I had enjoyed the event, was honoured to have been invited to play a part, and learnt alot from some of the other presentations, but as an outsider, it felt to me that the sector had some dangerous obsessions – the fixation on evidence base as a logical mantra without enough questioning of what the evidence base is, how it is gained, what it is used for, and what it prevents; a fixation on the D word of disadvantaged and disengaged, without realising the damage of a ‘youth offer’ that is already limiting aspiration in the easy stereotypes of the adult researchers and policy makers; and a fixation on research and policy without any meaningful representation from young people themselves.  Yet, despite all that, there were some powerful voices in the room, an energy and determination to create and do things that just needs to be allowed to thrive.  I'm constantly inspired by the people in Australia, how quick they are to get things and see through what's not authentic.

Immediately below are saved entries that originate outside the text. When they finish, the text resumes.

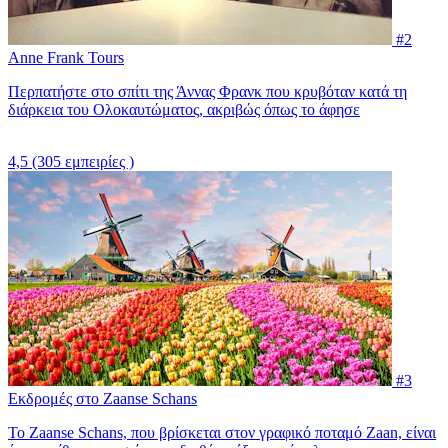
#2
Anne Frank Tours
Περπατήστε στο σπίτι της Άννας Φρανκ που κρυβόταν κατά τη
διάρκεια του Ολοκαυτώματος, ακριβώς όπως το άφησε
4,5
(305 εμπειρίες )
#3
Εκδρομές στο Zaanse Schans
Το Zaanse Schans, που βρίσκεται στον γραφικό ποταμό Zaan, είναι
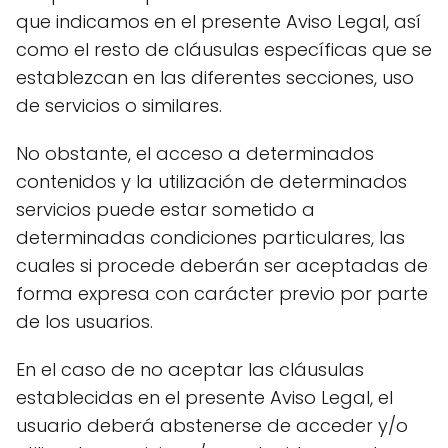
que indicamos en el presente Aviso Legal, así
como el resto de cláusulas específicas que se
establezcan en las diferentes secciones, uso
de servicios o similares.
No obstante, el acceso a determinados
contenidos y la utilización de determinados
servicios puede estar sometido a
determinadas condiciones particulares, las
cuales si procede deberán ser aceptadas de
forma expresa con carácter previo por parte
de los usuarios.
En el caso de no aceptar las cláusulas
establecidas en el presente Aviso Legal, el
usuario deberá abstenerse de acceder y/o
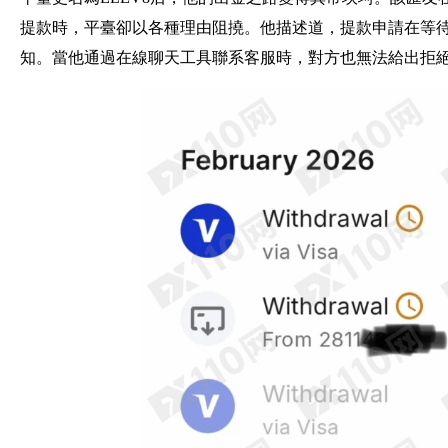
提款時，平臺卻以各種理由阻撓。他描述道，提款申請在等待
知。當他通過在線聊天工具聯系客服時，對方也無法給出拒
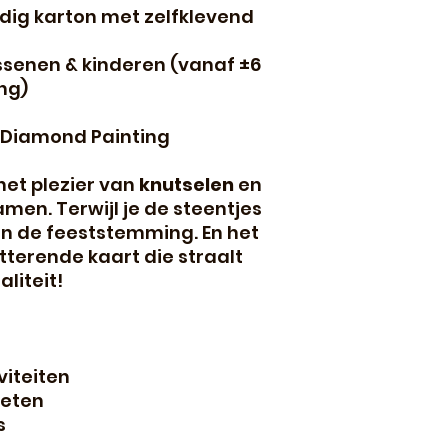
dig karton met zelfklevend
ssenen & kinderen (vanaf ±6
ng)
 Diamond Painting
et plezier van
knutselen
en
men. Terwijl je de steentjes
in de feeststemming. En het
tterende kaart die straalt
liteit!
viteiten
oeten
s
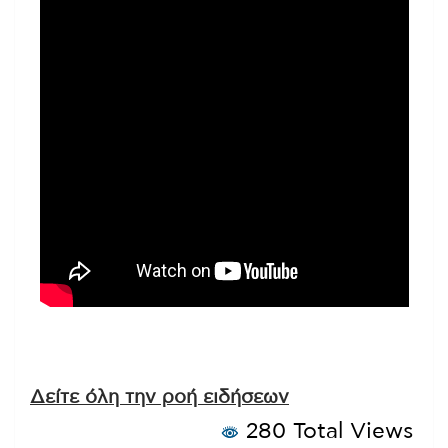
Δείτε όλη την ροή ειδήσεων
280 Total Views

The conversation outside the lecture hall was full of life.

During the after show meal, sitting next to someone from a philanthropic organisation, I couldn’t help thinking – if only we had control of the money to create the asset  required to set everyone in the room free, what a game changing thrill that would be.  Every revolution needs its Bastille moment; it's really not too far away.  We're already walking through red lights, waving our hearts and ready to go.